Please help!!
x^2+y^2+6y+5=0
x^2+y^2-2x-8=0
Help with what?
You have given us two different circles.
What do you want to do?
They do intersect. Here is a picture of your problem
http://www.wolframalpha.com/input/?i=plot+x%5E2%2By%5E2%2B6y%2B5%3D0+,+x%5E2%2By%5E2-2x-8%3D0
you want
x^2+y^2+6y+5 = x^2+y^2-2x-8
6y+5 = -2x-8
y = -(2x+13)/6
Now use that to find x:
x^2 + (-(2x+13)/6)^2 - 2x - 8 = 0
40x^2 - 20x - 119 = 0
x = [5±9?15]/20
y = -3/20 (15±?15)
http://www.wolframalpha.com/input/?i=solve+x%5E2%2By%5E2%2B6y%2B5%3D0,+x%5E2%2By%5E2-2x-8%3D0
I'd be happy to help you! It seems like you have two equations involving variables x and y. These equations are quadratic equations in the form of x^2 + y^2 + bx + cy + d = 0, where b, c, and d are coefficients.
To find the solution to these equations, you can use a method called substitution or elimination. Let's solve them one by one.
Equation 1: x^2 + y^2 + 6y + 5 = 0
To solve this equation, we can complete the square to rewrite it in the form (x - h)^2 + (y - k)^2 = r^2, where (h, k) is the center of a circle and r is its radius.
First, let's isolate y:
x^2 + y^2 + 6y = -5
Now, complete the square for the y terms:
x^2 + (y^2 + 6y + 9) = -5 + 9
x^2 + (y + 3)^2 = 4
Now, we have the equation in the desired form. By comparing it to (x - h)^2 + (y - k)^2 = r^2, we can see that the center of the circle is (0, -3) and the radius is 2. Therefore, the solution to the first equation is a circle centered at (0, -3) with a radius of 2.

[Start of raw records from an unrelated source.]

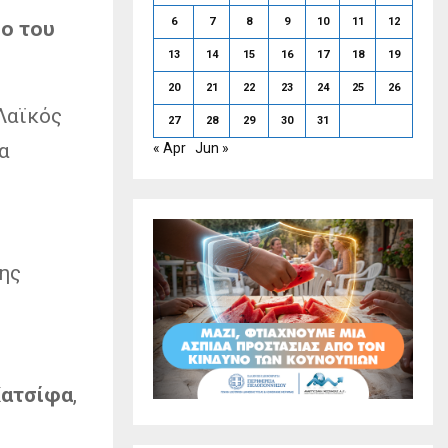
6
7
8
9
10
11
12
ο του
13
14
15
16
17
18
19
20
21
22
23
24
25
26
Λαϊκός
27
28
29
30
31
α
« Apr
Jun »
σης
Κατσίφα
,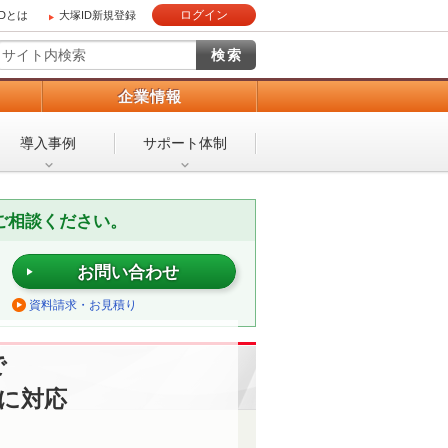
ログイン
IDとは
大塚ID新規登録
）
企業情報
導入事例
サポート体制
ご相談ください。
お問い合わせ
資料請求・お見積り
で
に対応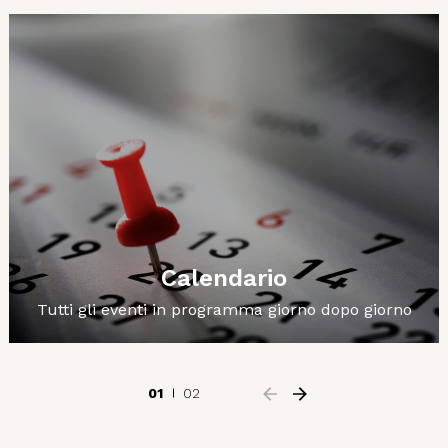
Calendario
Tutti gli eventi in programma giorno dopo giorno
01
02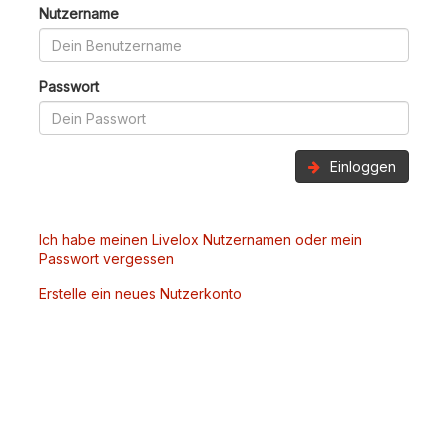
Nutzername
Passwort
Einloggen
Ich habe meinen Livelox Nutzernamen oder mein
Passwort vergessen
Erstelle ein neues Nutzerkonto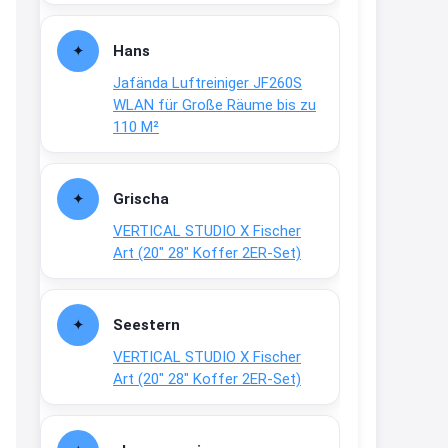
Fielmann-Blinkis mehr / wurde
dauerhaft eingestellt
Hans
www.fielmann-
Jafända Luftreiniger JF260S
group.com/blinkis...
WLAN für Große Räume bis zu
13:44
110 M²
↩
Christian Schröder
Grischa
@Joachim Moin Joachim, schön
VERTICAL STUDIO X Fischer
dich zu sehen, alles gut?
Art (20″ 28″ Koffer 2ER-Set)
15:01
↩
Seestern
Joachim
VERTICAL STUDIO X Fischer
An 01.08. / Sensodyne Rabatt 3€
Art (20″ 28″ Koffer 2ER-Set)
/ max. 15.000
www.erlebe-
haleon.de/#aktuelle...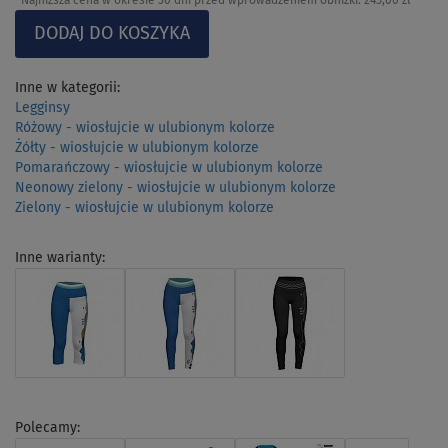
Najniższa cena w okresie 30 dni przed wprowadzeniem obniżki:
245,00 zł
Inne w kategorii:
Legginsy
Różowy - wiosłujcie w ulubionym kolorze
Żółty - wiosłujcie w ulubionym kolorze
Pomarańczowy - wiosłujcie w ulubionym kolorze
Neonowy zielony - wiosłujcie w ulubionym kolorze
Zielony - wiosłujcie w ulubionym kolorze
Inne warianty:
Polecamy: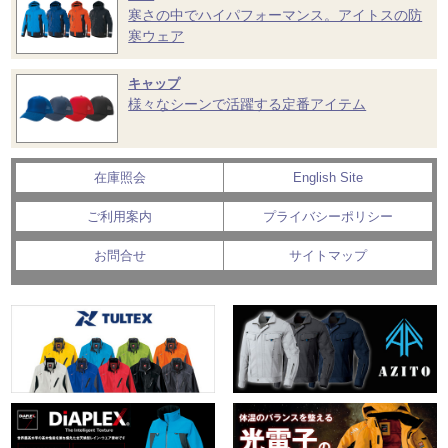
寒さの中でハイパフォーマンス。アイトスの防
寒ウェア
キャップ
様々なシーンで活躍する定番アイテム
在庫照会
English Site
ご利用案内
プライバシーポリシー
お問合せ
サイトマップ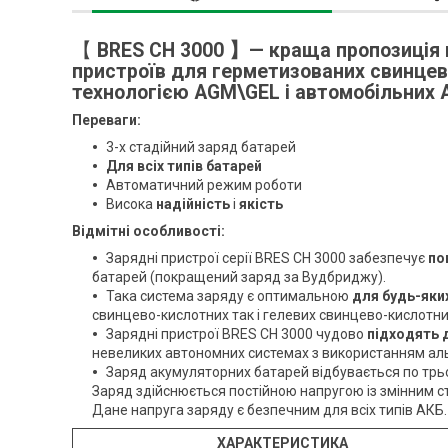
【
BRES CH 3000 】— краща пропозиція 
пристроїв для герметизованих свинцев
технологією AGM\GEL і автомобільних 
Переваги:
3-х стадійний заряд батарей
Для всіх типів батарей
Автоматичний режим роботи
Висока
надійність
і
якість
Відмітні особливості:
Зарядні пристрої серії BRES CH 3000 забезпечує
по
батарей (покращений заряд за Вудбриджу).
Така система заряду є оптимальною
для будь-яки
свинцево-кислотних так і гелевих свинцево-кислотни
Зарядні пристрої BRES CH 3000 чудово
підходять 
невеликих автономних системах з використанням альт
Заряд акумуляторних батарей відбувається по тр
Заряд здійснюється постійною напругою із змінним ст
Дане напруга заряду є безпечним для всіх типів АКБ.
ХАРАКТЕРИСТИКА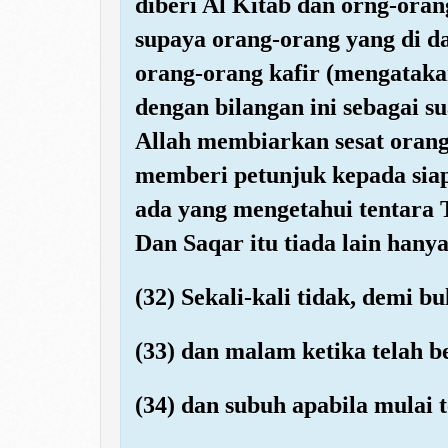
diberi Al Kitab dan orng-ora
supaya orang-orang yang di d
orang-orang kafir (mengataka
dengan bilangan ini sebagai
Allah membiarkan sesat oran
memberi petunjuk kepada siap
ada yang mengetahui tentara 
Dan Saqar itu tiada lain hany
(32) Sekali-kali tidak, demi bu
(33) dan malam ketika telah be
(34) dan subuh apabila mulai 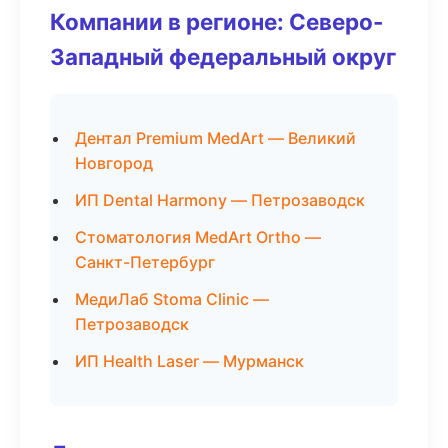
Компании в регионе: Северо-
Западный федеральный округ
Дентал Premium MedArt — Великий
Новгород
ИП Dental Harmony — Петрозаводск
Стоматология MedArt Ortho —
Санкт-Петербург
МедиЛаб Stoma Clinic —
Петрозаводск
ИП Health Laser — Мурманск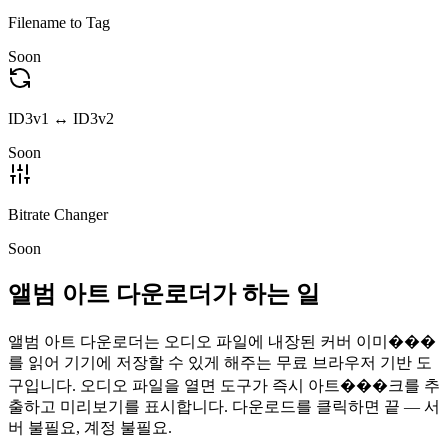
Filename to Tag
Soon
ID3v1 ↔ ID3v2
Soon
Bitrate Changer
Soon
앨범 아트 다운로더가 하는 일
앨범 아트 다운로더는 오디오 파일에 내장된 커버 이미���
를 읽어 기기에 저장할 수 있게 해주는 무료 브라우저 기반 도
구입니다. 오디오 파일을 열면 도구가 즉시 아트���크를 추
출하고 미리보기를 표시합니다. 다운로드를 클릭하면 끝 — 서
버 불필요, 계정 불필요.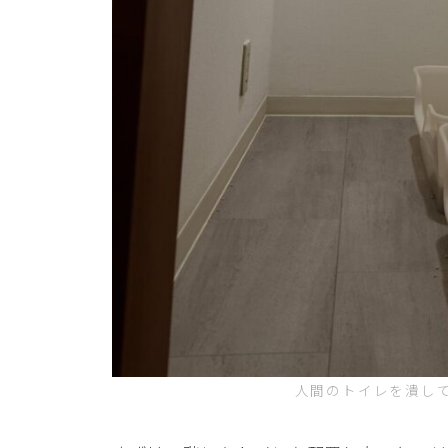
人間のトイレを潰し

Equation 2: x^2 + y^2 - 2x - 8 = 0
Similarly, let's complete the square for this equation:
(x^2 - 2x) + y^2 = 8
Now, complete the square for the x terms:
(x^2 - 2x + 1) + y^2 = 8 + 1
(x - 1)^2 + y^2 = 9
Comparing it to (x - h)^2 + (y - k)^2 = r^2, we see that the center of the circle is (1, 0) and the radius is 3. Hence, the second equation represents a circle centered at (1, 0) with a radius of 3.
To summarize, you are dealing with two circles in the Cartesian coordinate system. The first circle is centered at (0, -3) with a radius of 2, and the second circle is centered at (1, 0) with a radius of 3.